C’est d’abord, cela va de soi, par une réflexion sur la place du français en France qu’il faut commencer. François Ier a proclamé en 1539 le français langue du royaume par l’ordonnance de Villers-Cotterêts. Au vrai, il s’agissait alors simplement de substituer dans la justice et dans l’administration cette langue au latin, que les sujets du roi ne comprenaient guère. Les effets de l’ordonnance furent remarquables. La langue du roi a rapidement supplanté le latin dans la vie publique, dans celle des élites proches de la Cour, mais aussi parmi les écrivains et les humanistes, dont l’imprimerie naissante allait diffuser les œuvres. Fondée près d’un siècle plus tard, l’Académie française y apporta d’emblée sa contribution. Malgré cela, la France fut très longtemps encore le pays de la diversité linguistique car, hors de l’Île-de-France, domaine de la langue royale, ses habitants restaient fidèles aux parlers de leur région, voire de leur village.

Cette cohabitation paisible entre langue française, dialectes et patois a bien failli être rompue par la Révolution de 1789. Les nouveaux maîtres du pouvoir entendaient mettre la parole au service de leurs idées et tenaient la langue pour l’outil qui porterait leur idéal et l’imposerait à toute la société. C’est pourquoi ils choisirent le français, symbole d’unité, condamnant à l’oubli tous les idiomes en usage. L’abbé Grégoire théorisera ce projet mais il échouera à l’inscrire dans les faits, car la société a résisté. L’unité linguistique de la France ne sera finalement réalisée qu’au xixsiècle, grâce au chemin de fer qui favorisa la circulation des personnes, grâce au service militaire qui assura le brassage des hommes, grâce surtout à l’école qui imposa le français et interdit, par la force souvent, l’usage des dialectes et patois.

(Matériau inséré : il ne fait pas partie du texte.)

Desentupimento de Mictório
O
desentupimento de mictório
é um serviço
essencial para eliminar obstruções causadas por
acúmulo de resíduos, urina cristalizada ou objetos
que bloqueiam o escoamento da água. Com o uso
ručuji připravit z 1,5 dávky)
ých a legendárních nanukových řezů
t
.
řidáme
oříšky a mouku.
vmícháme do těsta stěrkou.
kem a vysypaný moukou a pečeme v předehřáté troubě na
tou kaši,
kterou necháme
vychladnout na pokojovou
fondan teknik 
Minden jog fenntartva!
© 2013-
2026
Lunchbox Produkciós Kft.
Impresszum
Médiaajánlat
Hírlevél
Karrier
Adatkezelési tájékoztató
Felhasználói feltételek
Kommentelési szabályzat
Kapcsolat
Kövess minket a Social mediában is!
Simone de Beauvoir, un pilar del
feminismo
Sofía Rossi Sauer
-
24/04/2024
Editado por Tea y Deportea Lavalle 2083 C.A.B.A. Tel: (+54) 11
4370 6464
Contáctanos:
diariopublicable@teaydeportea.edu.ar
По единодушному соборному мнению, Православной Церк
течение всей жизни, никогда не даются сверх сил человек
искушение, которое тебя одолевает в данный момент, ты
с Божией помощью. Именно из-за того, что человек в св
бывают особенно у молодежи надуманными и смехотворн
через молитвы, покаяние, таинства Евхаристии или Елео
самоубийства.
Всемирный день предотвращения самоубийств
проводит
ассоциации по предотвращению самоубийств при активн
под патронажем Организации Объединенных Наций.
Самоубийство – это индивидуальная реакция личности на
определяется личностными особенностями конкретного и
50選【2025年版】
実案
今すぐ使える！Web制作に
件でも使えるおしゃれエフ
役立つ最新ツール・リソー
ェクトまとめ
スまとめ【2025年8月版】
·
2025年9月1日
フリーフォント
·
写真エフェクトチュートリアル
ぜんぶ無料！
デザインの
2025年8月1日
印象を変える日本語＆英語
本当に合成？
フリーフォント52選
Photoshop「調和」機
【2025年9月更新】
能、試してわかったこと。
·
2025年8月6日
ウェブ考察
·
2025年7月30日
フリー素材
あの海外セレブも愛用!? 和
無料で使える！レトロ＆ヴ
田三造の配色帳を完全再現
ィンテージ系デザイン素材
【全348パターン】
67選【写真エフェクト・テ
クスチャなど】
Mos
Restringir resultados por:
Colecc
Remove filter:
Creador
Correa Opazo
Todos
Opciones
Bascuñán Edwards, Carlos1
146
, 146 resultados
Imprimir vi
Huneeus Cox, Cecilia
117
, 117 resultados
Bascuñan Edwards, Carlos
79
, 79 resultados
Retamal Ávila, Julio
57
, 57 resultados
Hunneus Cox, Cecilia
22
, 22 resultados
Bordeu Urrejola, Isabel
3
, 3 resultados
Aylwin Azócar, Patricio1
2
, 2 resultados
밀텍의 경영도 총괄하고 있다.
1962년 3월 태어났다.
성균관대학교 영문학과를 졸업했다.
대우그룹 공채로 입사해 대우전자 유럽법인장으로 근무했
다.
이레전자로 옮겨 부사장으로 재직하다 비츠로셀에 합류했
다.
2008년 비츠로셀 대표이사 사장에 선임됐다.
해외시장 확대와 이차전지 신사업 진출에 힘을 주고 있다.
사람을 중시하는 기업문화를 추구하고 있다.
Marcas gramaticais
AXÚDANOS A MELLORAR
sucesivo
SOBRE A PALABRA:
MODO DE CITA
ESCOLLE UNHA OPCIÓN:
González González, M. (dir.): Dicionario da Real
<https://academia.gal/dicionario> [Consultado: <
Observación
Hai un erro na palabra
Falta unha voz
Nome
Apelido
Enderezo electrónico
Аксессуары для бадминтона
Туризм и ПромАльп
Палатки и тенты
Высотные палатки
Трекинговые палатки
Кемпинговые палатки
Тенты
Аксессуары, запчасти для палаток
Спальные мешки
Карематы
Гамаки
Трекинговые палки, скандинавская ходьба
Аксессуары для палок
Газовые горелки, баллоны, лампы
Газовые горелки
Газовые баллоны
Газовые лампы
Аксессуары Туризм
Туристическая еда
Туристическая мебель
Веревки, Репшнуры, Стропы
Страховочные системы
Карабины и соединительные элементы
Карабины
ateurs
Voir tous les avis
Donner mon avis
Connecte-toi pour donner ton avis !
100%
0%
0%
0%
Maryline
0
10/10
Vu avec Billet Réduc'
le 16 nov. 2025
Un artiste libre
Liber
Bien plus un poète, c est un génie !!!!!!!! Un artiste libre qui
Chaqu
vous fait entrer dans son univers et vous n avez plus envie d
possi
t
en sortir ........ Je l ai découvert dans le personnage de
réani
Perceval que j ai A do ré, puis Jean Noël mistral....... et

Cette unification de la société française autour d’une langue commune a été remise en cause au cours des dernières décennies par les avocats des langues régionales, qui voulaient leur rendre vie. Plaidant que celles-ci avaient été victimes d’une guerre sans merci, violente, où tous les moyens avaient été employés pour les éradiquer, que leur déclin était une injustice historique, un génocide même, selon certains, que l’État, acteur majeur de cette guerre, se devait de réparer en leur restituant leur statut perdu, ils ont obtenu que l’enseignement des langues régionales trouve place dans les écoles et les universités. Aujourd’hui, près de quatre cent mille élèves en bénéficient dans l’enseignement primaire et secondaire, et ces langues sont inscrites au programme des examens d’État. Et depuis 1982, les instituteurs (ou professeurs des écoles) peuvent suivre des cours de « langue et culture régionales » pour y former ensuite les élèves qui en exprimeraient le vœu. La vérité oblige à reconnaître que c’est grâce à cette réforme de l’enseignement, adoptée par l’État contre tout l’idéal de la IIIe République, que certains parlers ont retrouvé vie. Car le monde où ils existaient – monde rural, territoire restreint et clos – est en voie de disparition, et la famille n’est plus le cadre où s’opère leur transmission. Pourtant ces acquis n’ont pas comblé les espoirs des avocats des langues régionales qui, depuis quinze ans, ont déplacé leur combat et leurs revendications du champ de l’éducation à celui du statut politique. Au printemps dernier, profitant du débat sur la réforme des institutions, ils ont réussi à faire inscrire, dans un amendement à l’article premier de la Constitution de 1958 qui définit la République, la phrase : « Les langues régionales appartiennent à son patrimoine. » Or selon l’article 2 de la même Constitution : « La langue de la République est le français. » Comment fallait-il interpréter cet amendement ? Les langues régionales étaient-elles supérieures au français ? Ou encore la langue de la République était-elle indifféremment ou à égalité celles des régions et le français ? Ce fut un beau tollé. L’Académie en appela à la sagesse de la représentation nationale et les partisans des langues régionales dénoncèrent à tout va le caractère insupportable de la domination du français. L’amendement fut reporté en définitive au chapitre des collectivités locales, ce qui était sage. Dans le calme retrouvé, voyons comment se pose réellement ce problème.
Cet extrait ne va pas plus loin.